How to tune numerical D? (matrix multiplication is faster in g++ vs gdc)

Mon Mar 4 09:00:06 PST 2013

On Monday, 4 March 2013 at 15:44:40 UTC, bearophile wrote:
> John Colvin:
>
>> The performance of the multiplication loops and the 
>> performance of the allocation are separate issues and should 
>> be measured as such, especially if one wants to make 
>> meaningful optimisations.
>
> If you want to improve the D compiler, druntime, etc, then I 
> agree you have to separate the variables and test them one at a 
> time. But if you are comparing languages+runtimes+libraries 
> then it's better to not cheat, and test the whole running 
> (warmed) time.
>
> Bye,
> bearophile

I disagree. Information about which parts of the code are running 
fast and which are running slow is critical to optimisation.
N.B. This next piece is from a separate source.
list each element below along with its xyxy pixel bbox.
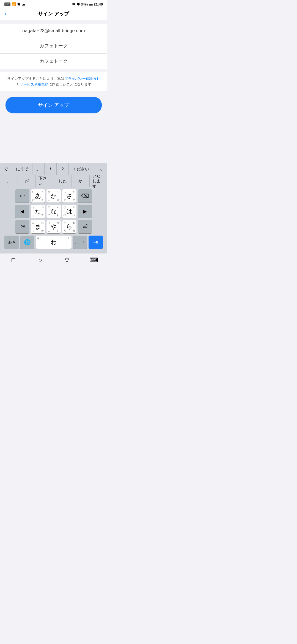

If 
you don't know whether it's the D memory allocation that's slow 
or the D multiplication loops, you're trying to optimise 
blindfolded.

Even if all your doing is a comparison, it's a lot more useful to 
know *where* the slowdown is happening so that you can make a 
meaningful analysis of the results.

Enter a strange example:
I found that malloced multi-dim arrays were considerably faster 
to iterate over and assign to than D gc slices, even with the gc 
disable after allocation and bounds checks turned off.

If I hadn't bothered to do separate timings of the allocation and 
iteration, I would never have noticed this effect and instead 
written it off as purely "malloc is faster at allocating than the 
GC"